- [Recorded data]:
▬▬▬

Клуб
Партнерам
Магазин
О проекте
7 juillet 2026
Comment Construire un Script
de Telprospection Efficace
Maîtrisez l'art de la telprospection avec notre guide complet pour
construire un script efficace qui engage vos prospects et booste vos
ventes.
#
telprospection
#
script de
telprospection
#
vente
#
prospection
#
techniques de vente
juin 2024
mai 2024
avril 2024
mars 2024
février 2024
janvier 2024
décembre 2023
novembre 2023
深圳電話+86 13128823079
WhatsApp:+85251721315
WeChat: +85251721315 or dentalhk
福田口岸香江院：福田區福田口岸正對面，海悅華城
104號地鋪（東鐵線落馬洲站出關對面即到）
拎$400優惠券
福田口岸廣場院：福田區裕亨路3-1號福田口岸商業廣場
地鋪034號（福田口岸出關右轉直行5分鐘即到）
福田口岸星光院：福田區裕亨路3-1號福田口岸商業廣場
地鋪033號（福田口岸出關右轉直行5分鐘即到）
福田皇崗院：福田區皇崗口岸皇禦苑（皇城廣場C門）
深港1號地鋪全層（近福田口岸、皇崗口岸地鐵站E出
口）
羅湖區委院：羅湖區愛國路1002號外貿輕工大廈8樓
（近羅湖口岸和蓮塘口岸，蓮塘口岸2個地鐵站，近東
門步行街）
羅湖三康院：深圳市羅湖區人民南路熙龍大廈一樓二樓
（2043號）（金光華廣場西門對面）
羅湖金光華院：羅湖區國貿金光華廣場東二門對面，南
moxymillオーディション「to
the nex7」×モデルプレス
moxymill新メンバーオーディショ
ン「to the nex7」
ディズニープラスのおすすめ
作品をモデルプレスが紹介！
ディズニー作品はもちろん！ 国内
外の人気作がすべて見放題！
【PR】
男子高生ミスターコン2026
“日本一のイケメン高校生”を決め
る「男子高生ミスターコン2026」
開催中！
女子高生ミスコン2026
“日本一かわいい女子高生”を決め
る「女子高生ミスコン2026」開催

▬▬▬

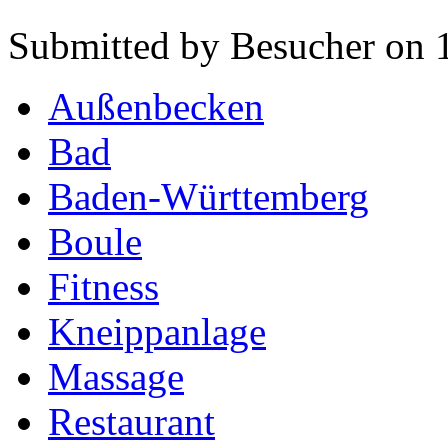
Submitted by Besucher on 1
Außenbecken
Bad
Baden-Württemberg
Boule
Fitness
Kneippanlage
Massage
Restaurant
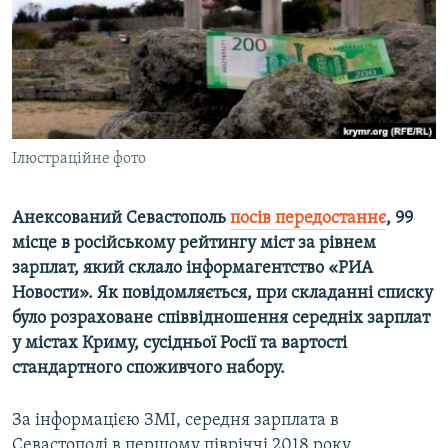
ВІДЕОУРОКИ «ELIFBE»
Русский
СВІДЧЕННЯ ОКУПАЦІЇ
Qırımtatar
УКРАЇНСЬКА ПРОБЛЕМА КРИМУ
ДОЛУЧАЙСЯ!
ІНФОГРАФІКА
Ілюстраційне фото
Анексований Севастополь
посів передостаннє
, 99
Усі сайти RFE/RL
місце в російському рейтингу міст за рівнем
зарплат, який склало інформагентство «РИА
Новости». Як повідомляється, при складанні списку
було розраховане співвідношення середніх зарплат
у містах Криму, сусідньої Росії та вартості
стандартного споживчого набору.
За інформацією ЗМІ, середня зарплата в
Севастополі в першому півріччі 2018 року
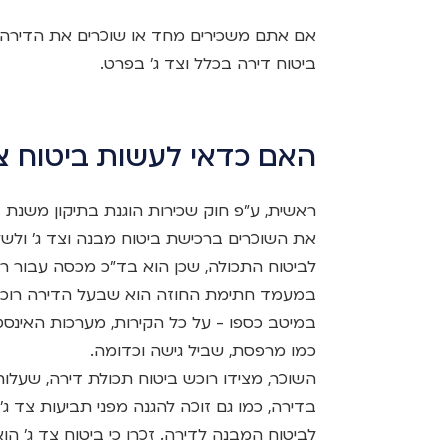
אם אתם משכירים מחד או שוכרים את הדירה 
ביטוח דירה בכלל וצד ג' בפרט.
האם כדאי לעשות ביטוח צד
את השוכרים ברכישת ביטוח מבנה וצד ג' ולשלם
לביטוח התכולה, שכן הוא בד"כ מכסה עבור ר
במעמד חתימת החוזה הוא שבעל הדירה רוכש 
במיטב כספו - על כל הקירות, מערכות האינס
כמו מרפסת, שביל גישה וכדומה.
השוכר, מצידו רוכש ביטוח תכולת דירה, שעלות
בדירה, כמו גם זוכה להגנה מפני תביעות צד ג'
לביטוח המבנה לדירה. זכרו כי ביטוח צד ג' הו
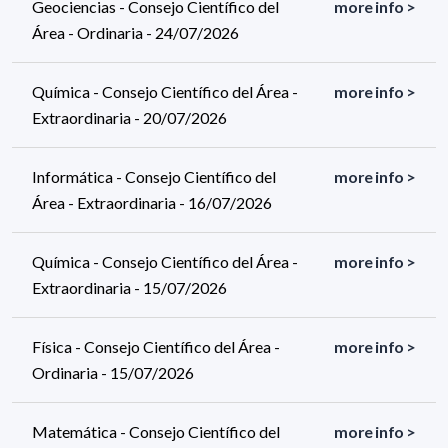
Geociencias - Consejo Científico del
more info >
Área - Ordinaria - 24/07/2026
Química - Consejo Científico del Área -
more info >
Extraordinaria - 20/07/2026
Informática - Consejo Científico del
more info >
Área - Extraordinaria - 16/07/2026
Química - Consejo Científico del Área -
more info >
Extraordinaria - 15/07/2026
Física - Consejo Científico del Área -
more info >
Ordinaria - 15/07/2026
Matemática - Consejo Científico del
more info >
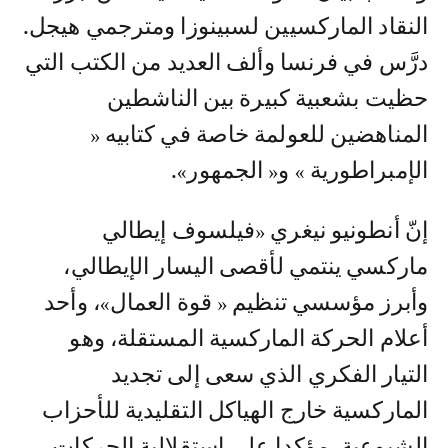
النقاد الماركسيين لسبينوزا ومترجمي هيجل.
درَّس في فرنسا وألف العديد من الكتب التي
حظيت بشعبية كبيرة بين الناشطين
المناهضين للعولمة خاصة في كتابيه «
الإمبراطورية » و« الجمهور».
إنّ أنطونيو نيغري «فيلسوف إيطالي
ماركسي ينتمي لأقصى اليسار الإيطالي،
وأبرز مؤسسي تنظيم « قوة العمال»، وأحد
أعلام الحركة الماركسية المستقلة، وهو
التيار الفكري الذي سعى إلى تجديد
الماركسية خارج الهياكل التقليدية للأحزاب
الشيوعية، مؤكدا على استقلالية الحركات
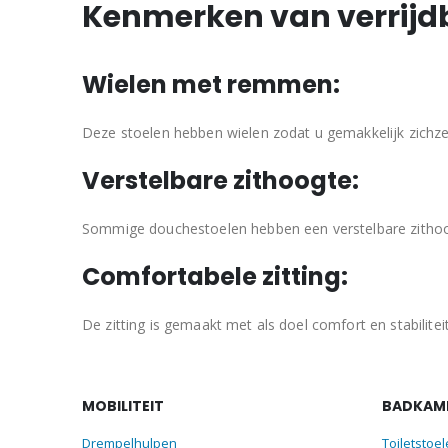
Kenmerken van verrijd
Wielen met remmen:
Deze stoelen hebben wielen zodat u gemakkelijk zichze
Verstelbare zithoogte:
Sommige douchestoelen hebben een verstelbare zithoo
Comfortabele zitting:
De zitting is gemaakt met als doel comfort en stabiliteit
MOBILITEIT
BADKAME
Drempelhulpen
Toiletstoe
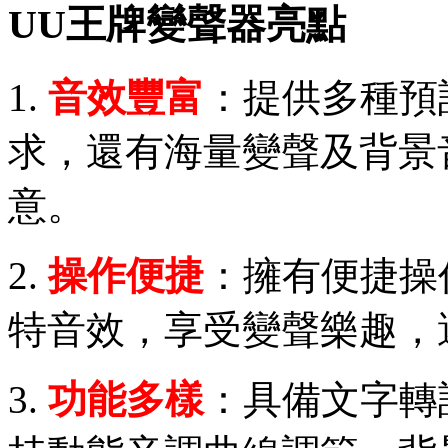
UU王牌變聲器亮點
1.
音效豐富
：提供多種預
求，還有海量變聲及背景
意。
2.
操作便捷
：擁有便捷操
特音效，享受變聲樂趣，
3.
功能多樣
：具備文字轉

▬▬▬

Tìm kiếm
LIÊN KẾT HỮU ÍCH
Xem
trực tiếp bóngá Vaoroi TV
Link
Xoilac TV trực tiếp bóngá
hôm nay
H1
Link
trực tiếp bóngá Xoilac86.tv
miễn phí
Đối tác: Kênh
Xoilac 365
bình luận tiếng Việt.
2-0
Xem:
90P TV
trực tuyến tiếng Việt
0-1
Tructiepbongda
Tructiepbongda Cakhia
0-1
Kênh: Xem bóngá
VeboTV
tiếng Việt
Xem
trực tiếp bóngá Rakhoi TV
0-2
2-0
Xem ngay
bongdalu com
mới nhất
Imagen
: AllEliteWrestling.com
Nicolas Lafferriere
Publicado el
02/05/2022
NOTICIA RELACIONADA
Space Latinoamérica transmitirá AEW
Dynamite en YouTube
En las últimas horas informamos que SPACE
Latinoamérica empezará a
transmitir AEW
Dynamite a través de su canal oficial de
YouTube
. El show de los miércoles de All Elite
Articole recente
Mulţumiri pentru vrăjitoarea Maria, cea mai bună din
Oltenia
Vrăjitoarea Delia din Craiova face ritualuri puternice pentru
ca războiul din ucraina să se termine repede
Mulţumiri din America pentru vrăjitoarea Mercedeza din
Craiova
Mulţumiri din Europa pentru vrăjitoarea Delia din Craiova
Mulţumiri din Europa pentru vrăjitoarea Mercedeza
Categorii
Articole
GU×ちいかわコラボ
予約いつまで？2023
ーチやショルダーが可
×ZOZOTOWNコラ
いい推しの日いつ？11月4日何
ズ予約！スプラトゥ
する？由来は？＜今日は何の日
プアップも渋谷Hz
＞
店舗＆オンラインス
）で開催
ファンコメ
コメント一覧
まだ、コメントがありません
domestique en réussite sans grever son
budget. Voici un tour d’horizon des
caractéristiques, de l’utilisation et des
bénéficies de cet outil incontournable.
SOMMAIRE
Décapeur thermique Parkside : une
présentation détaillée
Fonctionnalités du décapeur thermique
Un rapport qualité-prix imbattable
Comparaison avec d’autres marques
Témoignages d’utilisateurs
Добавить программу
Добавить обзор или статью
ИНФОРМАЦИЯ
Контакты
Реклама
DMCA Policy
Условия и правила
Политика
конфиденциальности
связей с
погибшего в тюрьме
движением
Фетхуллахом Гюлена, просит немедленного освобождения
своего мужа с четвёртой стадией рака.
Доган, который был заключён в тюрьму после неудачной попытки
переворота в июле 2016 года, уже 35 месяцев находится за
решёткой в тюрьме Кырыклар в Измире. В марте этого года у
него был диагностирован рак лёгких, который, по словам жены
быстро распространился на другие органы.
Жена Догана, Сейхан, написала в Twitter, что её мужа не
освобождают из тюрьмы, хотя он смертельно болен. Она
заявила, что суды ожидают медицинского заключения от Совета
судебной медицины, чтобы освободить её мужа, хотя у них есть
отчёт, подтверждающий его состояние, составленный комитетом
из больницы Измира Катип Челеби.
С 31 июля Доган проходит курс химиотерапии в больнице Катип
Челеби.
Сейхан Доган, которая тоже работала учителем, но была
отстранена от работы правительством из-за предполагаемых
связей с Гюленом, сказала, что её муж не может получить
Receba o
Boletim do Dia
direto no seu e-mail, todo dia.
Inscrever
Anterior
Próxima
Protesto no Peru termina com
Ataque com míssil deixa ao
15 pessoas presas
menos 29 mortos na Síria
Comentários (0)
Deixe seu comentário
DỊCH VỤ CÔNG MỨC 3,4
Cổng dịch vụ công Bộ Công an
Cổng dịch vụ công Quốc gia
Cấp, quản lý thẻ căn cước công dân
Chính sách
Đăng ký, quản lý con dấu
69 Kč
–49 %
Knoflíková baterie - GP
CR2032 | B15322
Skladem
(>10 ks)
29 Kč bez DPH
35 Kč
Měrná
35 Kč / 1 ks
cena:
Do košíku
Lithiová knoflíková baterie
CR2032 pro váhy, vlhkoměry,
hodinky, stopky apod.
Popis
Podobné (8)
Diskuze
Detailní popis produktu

▬▬▬

- [Brief]: If a line in the material contains the word "Челеби", copy that line.

- [Task output]:
из больницы Измира Катип Челеби.
Челеби.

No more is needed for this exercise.